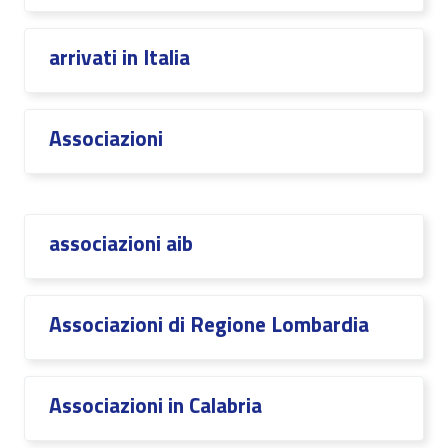
arrivati in Italia
Associazioni
associazioni aib
Associazioni di Regione Lombardia
Associazioni in Calabria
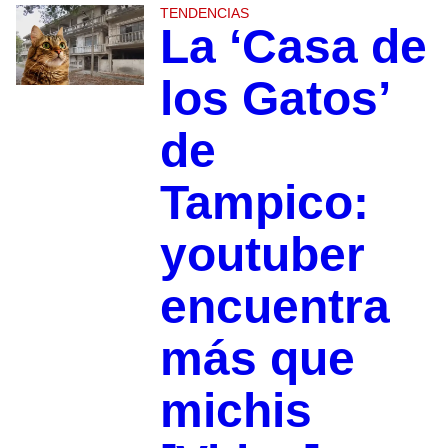
TENDENCIAS
La ‘Casa de
los Gatos’
de
Tampico:
youtuber
encuentra
más que
michis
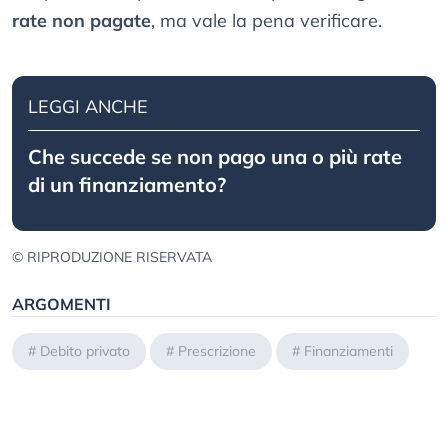
rate non pagate
, ma vale la pena verificare.
LEGGI ANCHE
Che succede se non pago una o più rate
di un finanziamento?
© RIPRODUZIONE RISERVATA
ARGOMENTI
#
Debito privato
#
Prescrizione
#
Finanziamenti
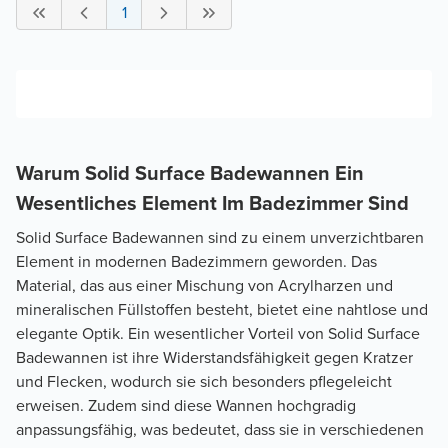
1
Warum Solid Surface Badewannen Ein
Wesentliches Element Im Badezimmer Sind
Solid Surface Badewannen sind zu einem unverzichtbaren
Element in modernen Badezimmern geworden. Das
Material, das aus einer Mischung von Acrylharzen und
mineralischen Füllstoffen besteht, bietet eine nahtlose und
elegante Optik. Ein wesentlicher Vorteil von Solid Surface
Badewannen ist ihre Widerstandsfähigkeit gegen Kratzer
und Flecken, wodurch sie sich besonders pflegeleicht
erweisen. Zudem sind diese Wannen hochgradig
anpassungsfähig, was bedeutet, dass sie in verschiedenen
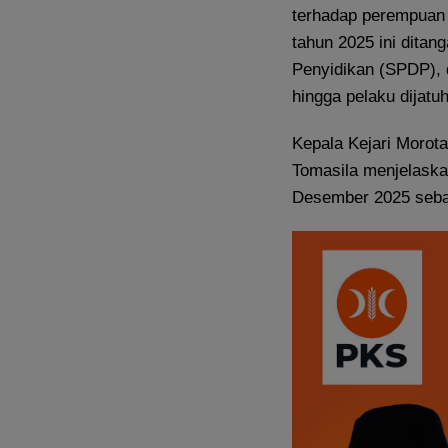
terhadap perempuan 
tahun 2025 ini dita
Penyidikan (SPDP), 
hingga pelaku dijatu
Kepala Kejari Morota
Tomasila menjelaska
Desember 2025 seba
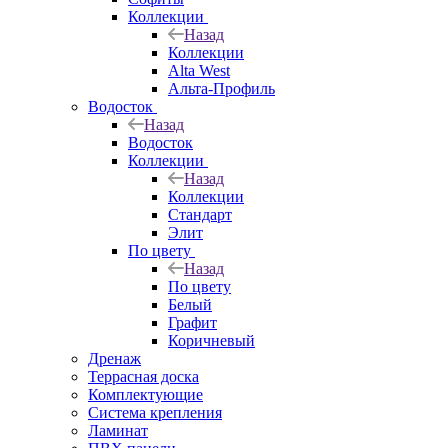
Коллекции
Назад
Коллекции
Alta West
Альта-Профиль
Водосток
Назад
Водосток
Коллекции
Назад
Коллекции
Стандарт
Элит
По цвету
Назад
По цвету
Белый
Графит
Коричневый
Дренаж
Террасная доска
Комплектующие
Система крепления
Ламинат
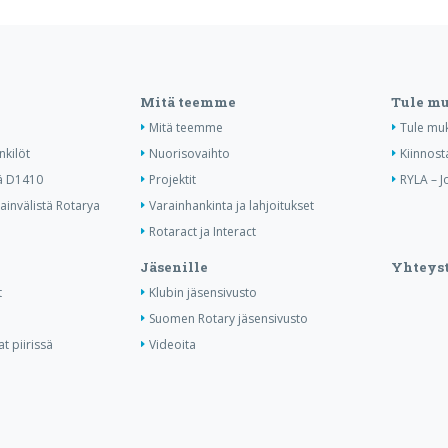
Mitä teemme
Tule m
Mitä teemme
Tule mu
nkilöt
Nuorisovaihto
Kiinnost
ä D1410
Projektit
RYLA – J
invälistä Rotarya
Varainhankinta ja lahjoitukset
Rotaract ja Interact
Jäsenille
Yhteyst
t
Klubin jäsensivusto
Suomen Rotary jäsensivusto
t piirissä
Videoita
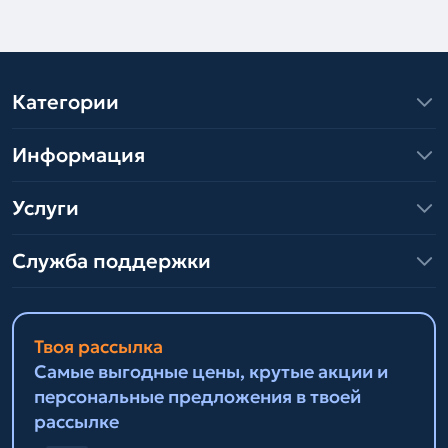
Категории
Информация
Услуги
Служба поддержки
Твоя рассылка
Самые выгодные цены, крутые акции и
персональные предложения в твоей
рассылке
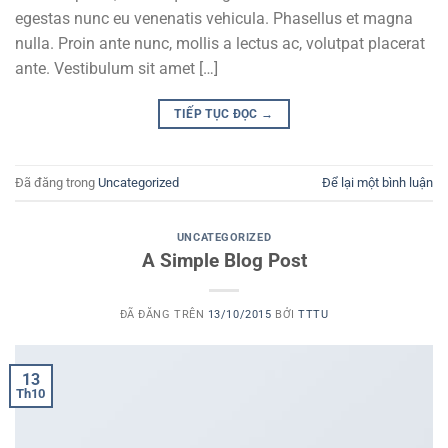
egestas nunc eu venenatis vehicula. Phasellus et magna
nulla. Proin ante nunc, mollis a lectus ac, volutpat placerat
ante. Vestibulum sit amet […]
TIẾP TỤC ĐỌC
→
Đã đăng trong
Uncategorized
Để lại một bình luận
UNCATEGORIZED
A Simple Blog Post
ĐÃ ĐĂNG TRÊN
13/10/2015
BỞI
TTTU
13
Th10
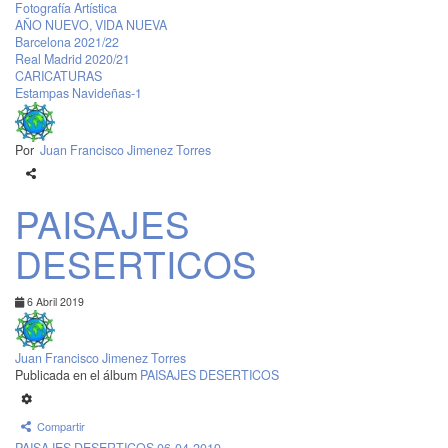
Fotografía Artística
AÑO NUEVO, VIDA NUEVA
Barcelona 2021/22
Real Madrid 2020/21
CARICATURAS
Estampas Navideñas-1
Por
Juan Francisco Jimenez Torres
PAISAJES
DESERTICOS
6 Abril 2019
Juan Francisco Jimenez Torres
Publicada en el álbum
PAISAJES DESERTICOS
Compartir
PAISAJES DESERTICOS 06-04-2019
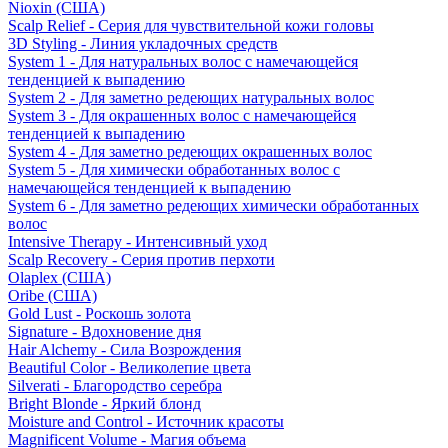
Nioxin (США)
Scalp Relief - Серия для чувствительной кожи головы
3D Styling - Линия укладочных средств
System 1 - Для натуральных волос с намечающейся
тенденцией к выпадению
System 2 - Для заметно редеющих натуральных волос
System 3 - Для окрашенных волос с намечающейся
тенденцией к выпадению
System 4 - Для заметно редеющих окрашенных волос
System 5 - Для химически обработанных волос с
намечающейся тенденцией к выпадению
System 6 - Для заметно редеющих химически обработанных
волос
Intensive Therapy - Интенсивный уход
Scalp Recovery - Серия против перхоти
Olaplex (США)
Oribe (США)
Gold Lust - Роскошь золота
Signature - Вдохновение дня
Hair Alchemy - Сила Возрождения
Beautiful Color - Великолепие цвета
Silverati - Благородство серебра
Bright Blonde - Яркий блонд
Moisture and Control - Источник красоты
Magnificent Volume - Магия объема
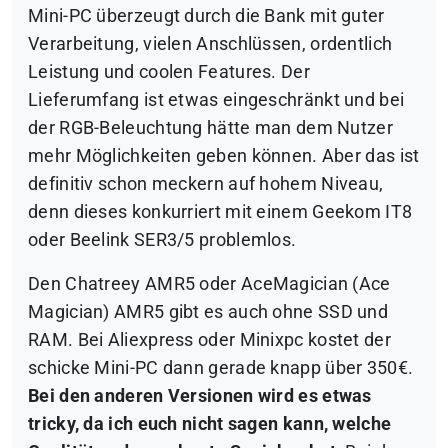
Mini-PC überzeugt durch die Bank mit guter
Verarbeitung, vielen Anschlüssen, ordentlich
Leistung und coolen Features. Der
Lieferumfang ist etwas eingeschränkt und bei
der RGB-Beleuchtung hätte man dem Nutzer
mehr Möglichkeiten geben können. Aber das ist
definitiv schon meckern auf hohem Niveau,
denn dieses konkurriert mit einem Geekom IT8
oder Beelink SER3/5 problemlos.
Den Chatreey AMR5 oder AceMagician (Ace
Magician) AMR5 gibt es auch ohne SSD und
RAM. Bei Aliexpress oder Minixpc kostet der
schicke Mini-PC dann gerade knapp über 350€.
Bei den anderen Versionen wird es etwas
tricky, da ich euch nicht sagen kann, welche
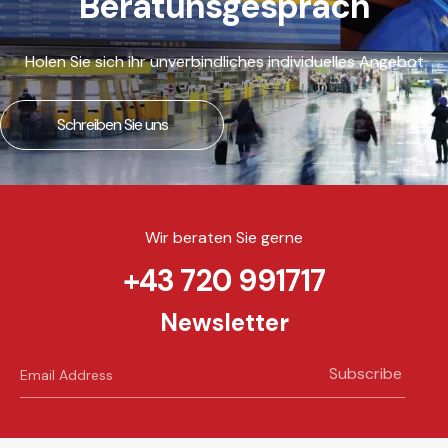
Beratunsgespräch
Holen Sie sich ihr unverbindliches individuelles Angebot
Schreiben Sie uns
Wir beraten Sie gerne
+43 720 991717
Newsletter
Subscribe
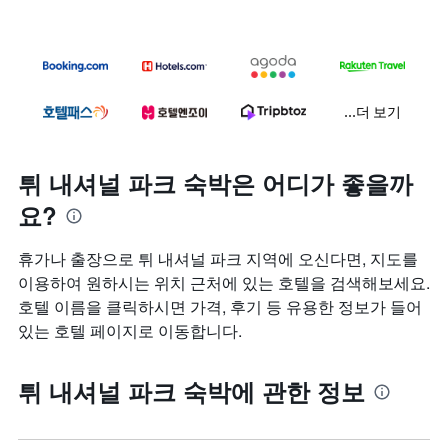
...더 보기
튀 내셔널 파크 숙박은 어디가 좋을까
요?
휴가나 출장으로 튀 내셔널 파크 지역에 오신다면, 지도를
이용하여 원하시는 위치 근처에 있는 호텔을 검색해보세요.
호텔 이름을 클릭하시면 가격, 후기 등 유용한 정보가 들어
있는 호텔 페이지로 이동합니다.
튀 내셔널 파크 숙박에 관한 정보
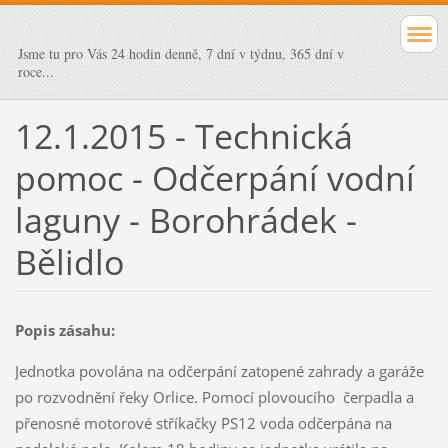
Jsme tu pro Vás 24 hodin denně, 7 dní v týdnu, 365 dní v
roce...
12.1.2015 - Technická
pomoc - Odčerpání vodní
laguny - Borohrádek -
Bělidlo
Popis zásahu:
Jednotka povolána na odčerpání zatopené zahrady a garáže
po rozvodnění řeky Orlice. Pomocí plovoucího čerpadla a
přenosné motorové stříkačky PS12 voda odčerpána na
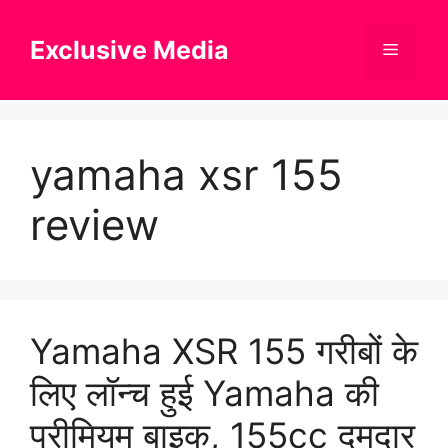
Skip
to
Exclusive Media
Menu
content
yamaha xsr 155
review
Yamaha XSR 155 गरीबों के
लिए लॉन्च हुई Yamaha की
प्रीमियम बाइक, 155cc दमदार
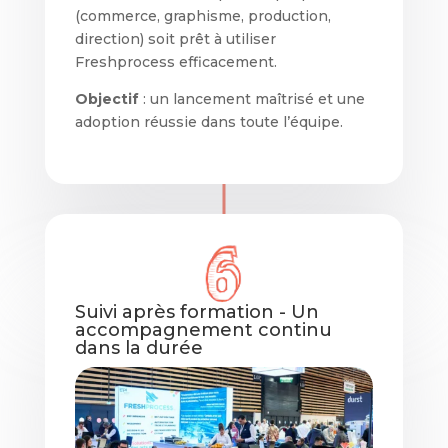
(commerce, graphisme, production,
direction) soit prêt à utiliser
Freshprocess efficacement.
Objectif
: un lancement maîtrisé et une
adoption réussie dans toute l’équipe.
Suivi après formation - Un
accompagnement continu
dans la durée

**THE PROBLEM**
In the entries above, copy each line that contains the string "Element".

**THE COMPLETED TASK**
Wesentliches Element Im Badezimmer Sind
Element in modernen Badezimmern geworden. Das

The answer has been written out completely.